I learned a lesson today. I try to learn lessons every day, but frankly some days just aren’t all that informative.
But today Mary and I cleaned a house out in Blaine. Well, honestly it was almost more Ham Lake (yes, you read that right) than Blaine, but that hardly matters. What matters is that it’s out in the suburban sticks, acres upon acres of developments, primarily around golf courses but some surrounding what used to be much larger wetlands.
Once off the county road, we drove deep into Cattail Estates or Rolling Oak Meadows or wherever we were. It doesn’t really matter.

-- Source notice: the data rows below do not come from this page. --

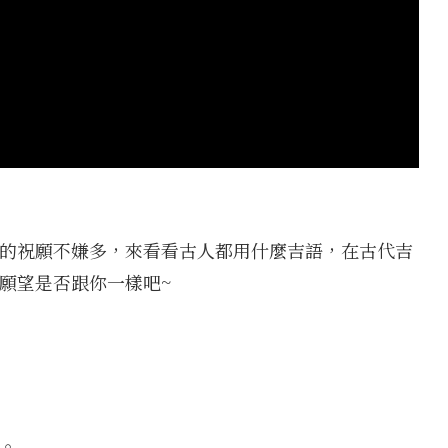
的祝願不嫌多，來看看古人都用什麼吉語，在古代吉
願望是否跟你一樣吧~
。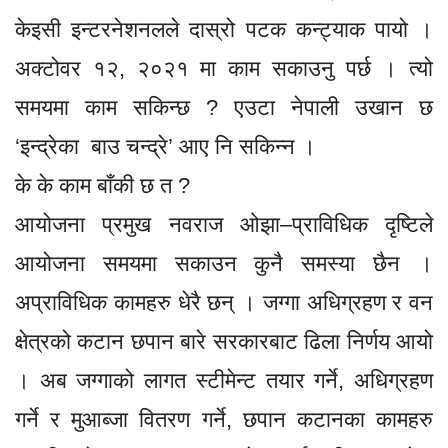
केइसी इन्टरनेशनलले दास्रो पटक कन्ट्याक पायो ।
अक्टोवर १२, २०२१ मा काम सकाउनु पर्छ । त्यो
समयमा काम सकिन्छ ? एउटा नेपाली उखान छ
‘इन्द्रेका बाउ चन्द्रे’ आए नि सकिन्न ।
के के काम बाँकी छ त ?
आयोजना प्रमुख नवराज ओझा–प्राविधिक दृष्टिले
आयोजना समयमा सकाउन कुनै समस्या छैन ।
अप्राविधिक कामहरु धेरै छन् । जग्गा अधिग्रहण र वन
क्षेत्रको कटान छपान बारे सरकारबाट ढिला निर्णय आयो
। अब जग्गाको लागत स्टीमेन्ट तयार गर्ने, अधिग्रहण
गर्ने र मुआब्जा वितरण गर्ने, छपान कटानका कामहरु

We had passed at least four other developments just like it.
There we were, rows and rows of enormous houses on twisting roads, all built by the same builder with your choice of what appeared to be four basic shapes.
Mary and I both agreed we could not live on those winding, dead-end streets.
As she pointed out, there was no way you could walk for cigarettes.
We pulled up. It was a large house, two stories, three bedrooms, three bathrooms, almost ridiculously high windows and cheap woodwork.
There wasn’t a stick of furniture in the place.
We were quite excited that it was empty.
Oh, foolish mortals.
I want you to picture the interior walls of this place. It was as if a good-sized dog had walked throughout the majority of the rooms with his nose on the wall. It was baffling. Absolutely baffling.
There was also crayon, stickers (mostly of the Little Mermaid), various running stains, and what seemed to be lipstick here and there, but there was no evidence of a dog.
What was this stuff on the walls?
And the kitchen! The departing tenants had done a lot of high-heat frying, and the appliances, walls, sinks were coated in a thick residue of the ghosts of vegetable oil past. Mary in particular scrubbed until she could no longer make the scrubbing motion. I personally scoured the fingerprints off two of the fingers on my right hand, leading to a discussion on the evils of crime and the morbid fascination we both have with the true crime shows.
So here’s what I learned today:
We may have cleaned that house from top to bottom, but there’s probably still DNA somewhere in it.
And just because it’s empty doesn’t mean it’s not going to be a lot of work.